In this study, the saltwater intrusion due to the SLR was studied for the Bahmanshir estuary. A numerical model was first calibrated and verified using field data. Then, the verified model was used to study the effects of different parameters on the salinity intrusion. More specifically, the model was used to assess the impact of the SLR on the salinity distribution in the Bahmanshir estuary.
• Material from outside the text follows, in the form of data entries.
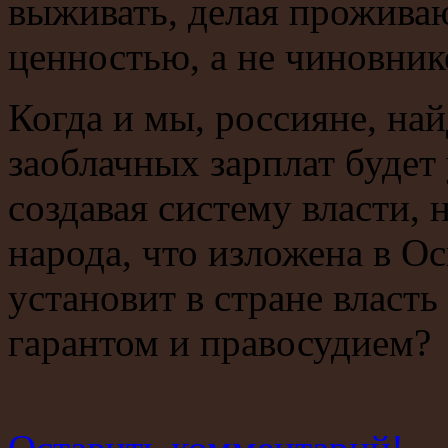
выживать, делая прожива
ценностью, а не чиновник
Когда и мы, россияне, най
заоблачных зарплат будет
создавая систему власти,
народа, что изложена в О
установит в стране власт
гарантом и правосудием?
To generate the SLR scenarios, a simple climate model (MAGICC) was used. Using the A1FI emission scenario, sea level rises from 30 to 90 cm were projected for 2100. The verified model was run for a range of several SLR scenarios. A simple equation was derived to predict the salinity intrusion length in the Bahmanshir estuary using the obtained results. To achieve this goal, dimensionless parameterization and nonlinear multiple regression analysis were used. It was also found that a SLR of 0.9 m increases the salinity violation to 45 % of the times at a pump station located 32 km from upstream, thus requiring managers to consider future management schemes to minimize the impact of enhanced salinity levels at the station. The approach used here, with associated morphological effects of climate changes which is not considered here, can certainly be applied to other estuarine systems to assist their future management plans.